In 2021, McInerney published her first children’s book, Marcie Gill and the Caravan Park Cat, for middle grade readers. Bookseller and Publisher magazine described it as: “Delightfully daggy and uproariously funny, this book is perfectly pitched to an audience of 8-12 year olds and their read-aloud companions.”

Her 13th adult novel, When Sullivan Met Lola, will be published in Australia & New Zealand in September 2026. It explores the unlikely friendship between 86-year-old Lola Quinlan and 12-year-old Sullivan Farrington, two characters who have featured in some of McInerney’s previous books. McInerney will undertake an extensive promotional tour of Australia for the book later this year.
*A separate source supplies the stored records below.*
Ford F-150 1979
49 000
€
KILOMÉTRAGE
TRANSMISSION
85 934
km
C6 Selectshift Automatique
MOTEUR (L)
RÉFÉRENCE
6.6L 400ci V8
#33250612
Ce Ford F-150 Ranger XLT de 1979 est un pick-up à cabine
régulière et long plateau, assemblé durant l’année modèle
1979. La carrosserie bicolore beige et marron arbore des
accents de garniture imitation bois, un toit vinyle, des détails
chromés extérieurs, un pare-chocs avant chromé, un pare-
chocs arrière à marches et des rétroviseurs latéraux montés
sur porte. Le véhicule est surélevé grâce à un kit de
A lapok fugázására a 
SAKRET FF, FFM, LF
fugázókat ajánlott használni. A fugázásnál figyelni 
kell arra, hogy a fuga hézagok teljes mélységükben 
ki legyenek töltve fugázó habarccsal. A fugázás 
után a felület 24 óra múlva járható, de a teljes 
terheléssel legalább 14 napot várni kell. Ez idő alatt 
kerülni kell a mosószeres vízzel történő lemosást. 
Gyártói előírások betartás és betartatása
Full details are on the Penguin Random House Australia website.

== Published works ==
- A Taste for It (2000)
- Upside Down Inside Out (2002)
- Spin the Bottle (2003)
- The Alphabet Sisters (2004)
- Family Baggage (2005)
- Odd One Out (2006)
- Those Faraday Girls (2007)
- All Together Now (2008)
- At Home with the Templetons (2010)
- Lola's Secret 2011
- The House of Memories (2012)
- The Christmas Gift (eBook novella) (2013)
- Hello from the Gillespies (2014)
- The Trip of a Lifetime (2017)
- The Godmothers (2020)
- Marcie Gill and the Caravan Park Cat (2021)
- When Sullivan Met Lola (29 September 2026)

==Recognition ==
In November 2022, a sculpture of McInerney was unveiled opposite her childhood home in Clare. The work, by South Australian sculptor Paul Leditschke, depicts McInerney as a 10-year-old girl reading a book on the rooftop of her family home. It was erected by the Riesling Trail Committee, which manages a 35 km walking and cycling track that runs through the Clare Valley.
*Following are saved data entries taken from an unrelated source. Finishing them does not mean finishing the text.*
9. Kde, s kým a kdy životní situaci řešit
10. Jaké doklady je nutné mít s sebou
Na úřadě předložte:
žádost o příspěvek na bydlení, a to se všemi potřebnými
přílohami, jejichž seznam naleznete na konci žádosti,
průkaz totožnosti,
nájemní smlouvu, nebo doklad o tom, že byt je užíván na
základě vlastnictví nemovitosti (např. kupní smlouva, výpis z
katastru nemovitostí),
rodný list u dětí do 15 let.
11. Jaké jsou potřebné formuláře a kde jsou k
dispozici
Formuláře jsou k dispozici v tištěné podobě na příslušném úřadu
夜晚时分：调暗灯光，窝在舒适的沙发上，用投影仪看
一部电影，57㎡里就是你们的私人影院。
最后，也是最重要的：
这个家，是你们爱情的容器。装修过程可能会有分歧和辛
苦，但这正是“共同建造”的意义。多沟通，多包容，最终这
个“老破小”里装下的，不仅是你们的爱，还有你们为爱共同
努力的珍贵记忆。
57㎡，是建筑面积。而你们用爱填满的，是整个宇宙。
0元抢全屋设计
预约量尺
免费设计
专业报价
===Awards and nominations ===
- 2008 – Winner, Australian Book Industry Awards (ABIA) , General Fiction Book of the Year for Those Faraday Girls
- 2009 – Shortlisted, ABIA, General Fiction Book of the Year for All Together Now
- 2010 – Shortlisted, Irish Book Awards, Popular Fiction for At Home with the Templetons
- 2011 – Shortlisted, Romantic Book of the Year Award, for At Home with the Templetons
- 2011 – Shortlisted, ABIA, General Fiction Book of the YEAR, for At Home with the Templetons
- 2012 – Shortlisted, ABIA, General Fiction Book of the Year for Lola's Secret
- 2018 – Shortlisted, ABIA, General Fiction Book of the Year, for The Trip of a Lifetime
- 2021 – Shortlisted, ABIA, General Fiction Book of the Year, for The Godmothers

== Personal life ==
For more than 30 years, McInerney and her Irish husband have been moving back and forth between Australia and Ireland. Since 2014 they have based themselves in Dublin.